=== Records to process ===

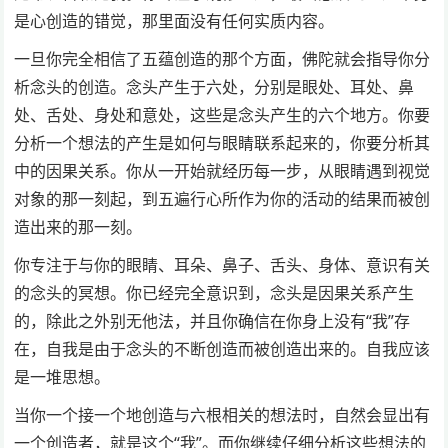
是心创造的错觉，那里面没有任何实质内容。
一旦你完全相信了五蕴创造的那个方面，佛陀就会指导你分
析念头的创造。念头产生于六处，分别是眼处、耳处、鼻
处、舌处、身处和意处，这些是念头产生的六个地方。你要
分析一个想法的产生是如何与眼睛联系起来的，你要分析其
中的因果关系。你从一开始就经历每一步，从眼睛遇到视觉
对象的那一刻起，到五遍行心所作为你的活动的结果而被创
造出来的那一刻。
你专注于与你的眼睛、耳朵、鼻子、舌头、身体、意识有关
的念头的冥想。你已经完全意识到，念头是因果关系产生
的，除此之外别无他法，并且你确信在你身上没有“我”存
在，自我是由于念头的不断创造而被创造出来的。自我应该
是一堆思想。
当你一个接一个地创造与六根相关的想法时，自然会显出有
一个创造者，就是这个“我”。而你继续仔细分析这些想法的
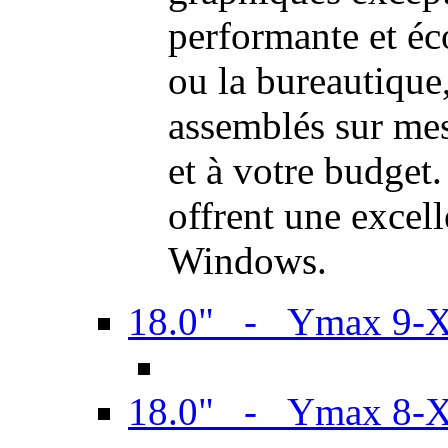
performante et é
ou la bureautiqu
assemblés sur mes
et à votre budget.
offrent une excel
Windows.
18.0" - Ymax 9-
18.0" - Ymax 8-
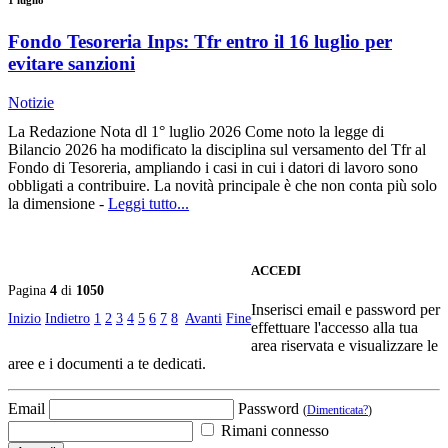
Fondo Tesoreria Inps: Tfr entro il 16 luglio per
evitare sanzioni
Notizie
La Redazione Nota dl 1° luglio 2026 Come noto la legge di
Bilancio 2026 ha modificato la disciplina sul versamento del Tfr al
Fondo di Tesoreria, ampliando i casi in cui i datori di lavoro sono
obbligati a contribuire. La novità principale è che non conta più solo
la dimensione -
Leggi tutto...
ACCEDI
Pagina
4
di
1050
Inserisci email e password per
Inizio
Indietro
1
2
3
4
5
6
7
8
Avanti
Fine
effettuare l'accesso alla tua
area riservata e visualizzare le
aree e i documenti a te dedicati.
Email
Password
(
Dimenticata?
)
Rimani connesso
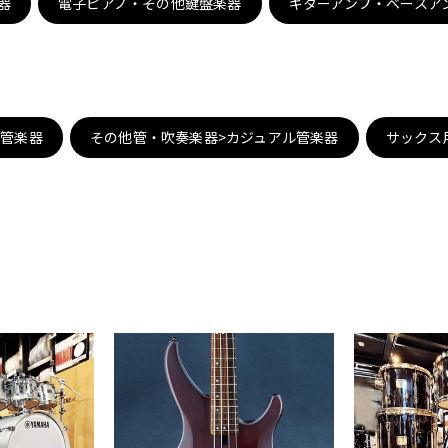
器
電子ピアノ・その他鍵盤楽器
ギターアンプ・ベースア
DTM オンラ
レコーディン
イン納品
グ機器
ジ
子管楽器
その他管・吹奏楽器>カジュアル管楽器
サックス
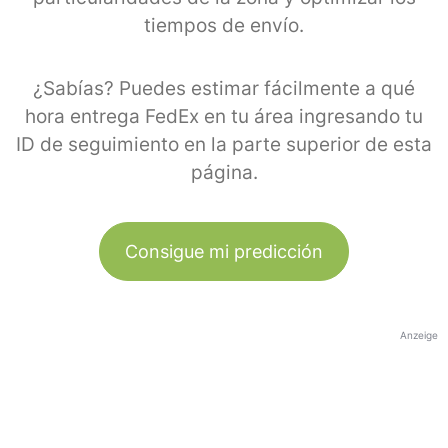
tiempos de envío.
¿Sabías? Puedes estimar fácilmente a qué
hora entrega FedEx en tu área ingresando tu
ID de seguimiento en la parte superior de esta
página.
Consigue mi predicción
Anzeige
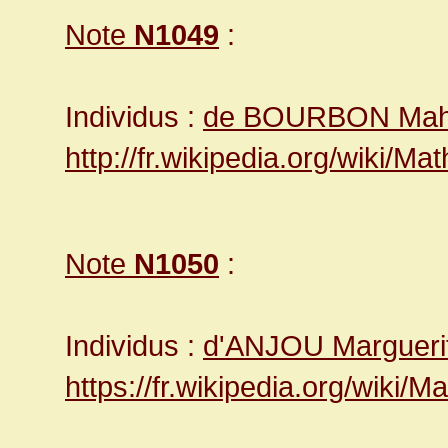
Note
N1049
:
Individus :
de BOURBON Maha
http://fr.wikipedia.org/wiki/M
Note
N1050
:
Individus :
d'ANJOU Margueri
https://fr.wikipedia.org/wiki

===

§ **Problem details**: Print the data again word for word, pictures excluded.

§ **Written solution**:
是心创造的错觉，那里面没有任何实质内容。
一旦你完全相信了五蕴创造的那个方面，佛陀就会指导你分
析念头的创造。念头产生于六处，分别是眼处、耳处、鼻
处、舌处、身处和意处，这些是念头产生的六个地方。你要
分析一个想法的产生是如何与眼睛联系起来的，你要分析其
中的因果关系。你从一开始就经历每一步，从眼睛遇到视觉
对象的那一刻起，到五遍行心所作为你的活动的结果而被创
造出来的那一刻。
你专注于与你的眼睛、耳朵、鼻子、舌头、身体、意识有关
的念头的冥想。你已经完全意识到，念头是因果关系产生
的，除此之外别无他法，并且你确信在你身上没有“我”存
在，自我是由于念头的不断创造而被创造出来的。自我应该
是一堆思想。
当你一个接一个地创造与六根相关的想法时，自然会显出有
一个创造者，就是这个“我”。而你继续仔细分析这些想法的
performante et é
ou la bureautiqu
assemblés sur mes
et à votre budget.
offrent une excel
Windows.
18.0" - Ymax 9-
18.0" - Ymax 8-
Fondo Tesoreria Inps: Tfr entro il 16 luglio per
evitare sanzioni
Notizie
La Redazione Nota dl 1° luglio 2026 Come noto la legge di
Bilancio 2026 ha modificato la disciplina sul versamento del Tfr al
Fondo di Tesoreria, ampliando i casi in cui i datori di lavoro sono
obbligati a contribuire. La novità principale è che non conta più solo
la dimensione -
Leggi tutto...
ACCEDI
Pagina
4
di
1050
Inserisci email e password per
Inizio
Indietro
1
2
3
4
5
6
7
8
Avanti
Fine
effettuare l'accesso alla tua
area riservata e visualizzare le
aree e i documenti a te dedicati.
Email
Password
(
Dimenticata?
)
Rimani connesso
器
電子ピアノ・その他鍵盤楽器
ギターアンプ・ベースア
DTM オンラ
レコーディン
イン納品
グ機器
ジ
子管楽器
その他管・吹奏楽器>カジュアル管楽器
サックス
tiempos de envío.
¿Sabías? Puedes estimar fácilmente a qué
hora entrega FedEx en tu área ingresando tu
ID de seguimiento en la parte superior de esta
página.
Consigue mi predicción
Anzeige
Note
N1049
:
Individus :
de BOURBON Maha
http://fr.wikipedia.org/wiki/M
Note
N1050
:
Individus :
d'ANJOU Margueri
https://fr.wikipedia.org/wiki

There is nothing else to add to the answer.